This is a continuation of the thread Upgrade Failure - Need Recovery Advice
- Leap 15.1 Clean installation working properly
- Files and settings are in a backup tar ball on an external drive made with Leap 42.3 . File dates, ownership and permissions are correct in the expanded .tgz
What is the best way to move selected files and settings from the backup to the 15.1 installation while retaining correct dates, ownership and permissions?
My practice, example with user USER:
- In the login screen hit Ctrl-Alt-F2, login as root
- move /home/USER to /home/USER.orig
- From the extracted tarball, ‘cp -a’ the home/USER folder to /home.
You have to mind about the paths though and about trailing slash, otherwise the content of home/USER will land in /home.
Thank you for the prompt and helpful reply.
The old computer backup has a lot of accumulated junk that I would like to leave behind. It had been upgraded repeatedly since about openSUSE 11. Every learning exercise, old project and application experiment has been carried forward for years. Much of it will never be used again and can safely reside in the backup “just in case”.
The various settings are not too important to me. There may be new and better ways of setting things up now anyway.
What I do need is business files and correspondence, family picture albums that have been captioned and tagged at great effort, Kmail correspondence residing in several inbox folders (5 different email accounts in one Kontact app) and, the files and articles from several websites I designed that were on a localhost Apache server (I no longer need the server, just the files). I suspect other things will be needed as I begin to use the new computer.
The procedure you suggest is quite similar to the procedure used in the previous thread Upgrade Failure - Need Recovery Advice. It successfully recovered everything (junk and all) into a new 42.3 installation.
Is there an easy way to selectively import files from the backup while retaining the old file properties?
In your professional opinion, would it be better to import selectively or move it all and clean up later?
You can invoke the cp command with the option to preserve specific or all attributes like permissions, owner, timestamp, etc.
Consult the MAN page for coreutils cp, you can view this online, recommend searching the page with the keyword “preserve”
I’m going to guess that you can do a better job of “cleaning up” by specifying exactly what you want, and how much to preserve rather than trying to clean up what you don’t want. And, to be sure you don’t miss something, retain your backup as long as you feel is needed… maybe forever if you don’t mind finding a place to put it.
Thank you for taking the time to reply and share your knowledge.
Is it possible to do this by moving files in Dolphin? Or would that change file properties?

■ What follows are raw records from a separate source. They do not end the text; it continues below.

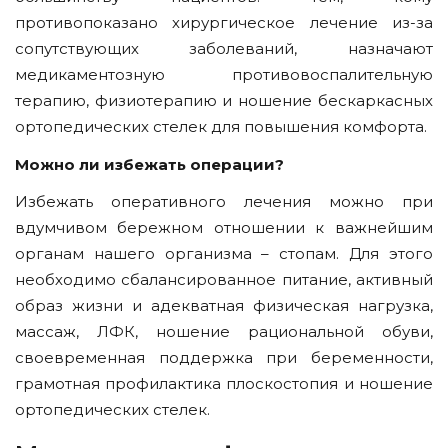
противопоказано хирургическое лечение из-за
сопутствующих заболеваний, назначают
медикаментозную противовоспалительную
терапию, физиотерапию и ношение бескаркасных
ортопедических стелек для повышения комфорта.
Можно ли избежать операции?
Избежать оперативного лечения можно при
вдумчивом бережном отношении к важнейшим
органам нашего организма – стопам. Для этого
необходимо сбалансированное питание, активный
образ жизни и адекватная физическая нагрузка,
массаж, ЛФК, ношение рациональной обуви,
своевременная поддержка при беременности,
грамотная профилактика плоскостопия и ношение
ортопедических стелек.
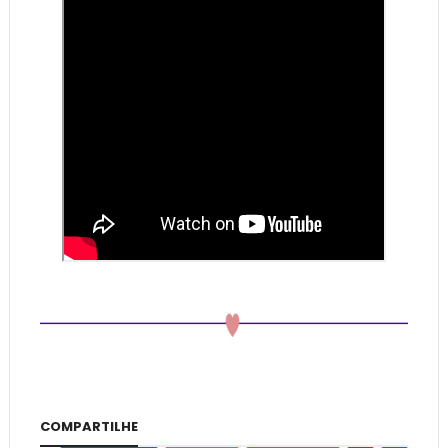
COMPARTILHE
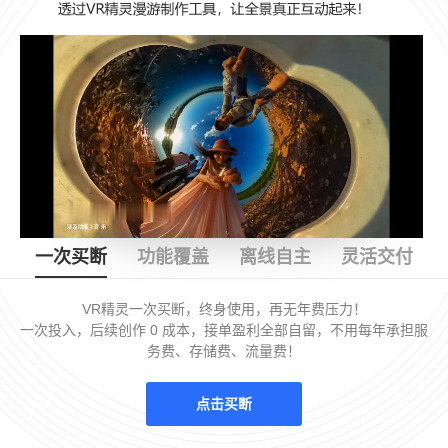
一次买断
功能覆盖
离线自主
灵活交付
VR精灵一次买断，终身使用，再无年费压力！
一次投入，后续创作 0 成本，接单盈利全部自留，不用每年承担服
务费、存储费、流量费！
点击买断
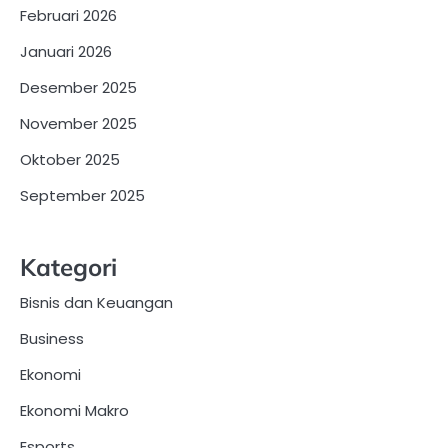
Februari 2026
Januari 2026
Desember 2025
November 2025
Oktober 2025
September 2025
Kategori
Bisnis dan Keuangan
Business
Ekonomi
Ekonomi Makro
Esports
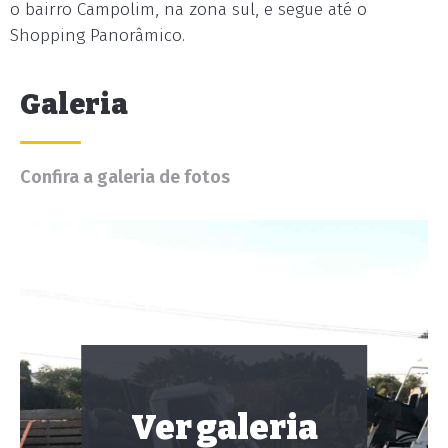
o bairro Campolim, na zona sul, e segue até o
Shopping Panorâmico.
Galeria
Confira a galeria de fotos
Ver galeria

The reason I ask is that I am not a Linux expert. OpenSUSE suits me for an operating system because it is remarkably stable and doesn’t require constant attention - it just keeps on working and working and working. That allows me to focus on what I do instead of computer maintenance. The downside is that I come here with dumb beginner questions, even though I have been using openSUSE Linux for a decade or more.
I can’t know everything about everything so I would be much more comfortable with a GUI instead of Konsole unless I have are explicit instructions.
The backup drive is a 1 tb Toshiba not much bigger than a deck of cards. I think it is forever, but I thought that about CDs too.
I will wrap up what I have learned for those who might be in a similar situation.
Disaster Recovery is complicated. The devil is in the details, so even if you have a backup, don’t think that just hitting the restore button or copying files will solve everything. For Example:
One application that I need is an old password manager called QPass that I started using long ago. QPass hasn’t been updated in years and isn’t in the standard openSUSE repositories. Using a full Restore from Backup does not install the application. Neither does copying the hidden database file (.qpassdb). Luckily, the application was found in the KDE:Extra repository. Once the Repository was installed, QPass could be installed in YAST. and the old database moved and opened. Gramps (genealogy), KMyMoney (accounting) and other applications may present similar problems.
For the average user like myself, it is a time consuming process.
What problems am I likely to encounter if I start over and restore the Leap 42.3 backup on this Leap 15.1 computer?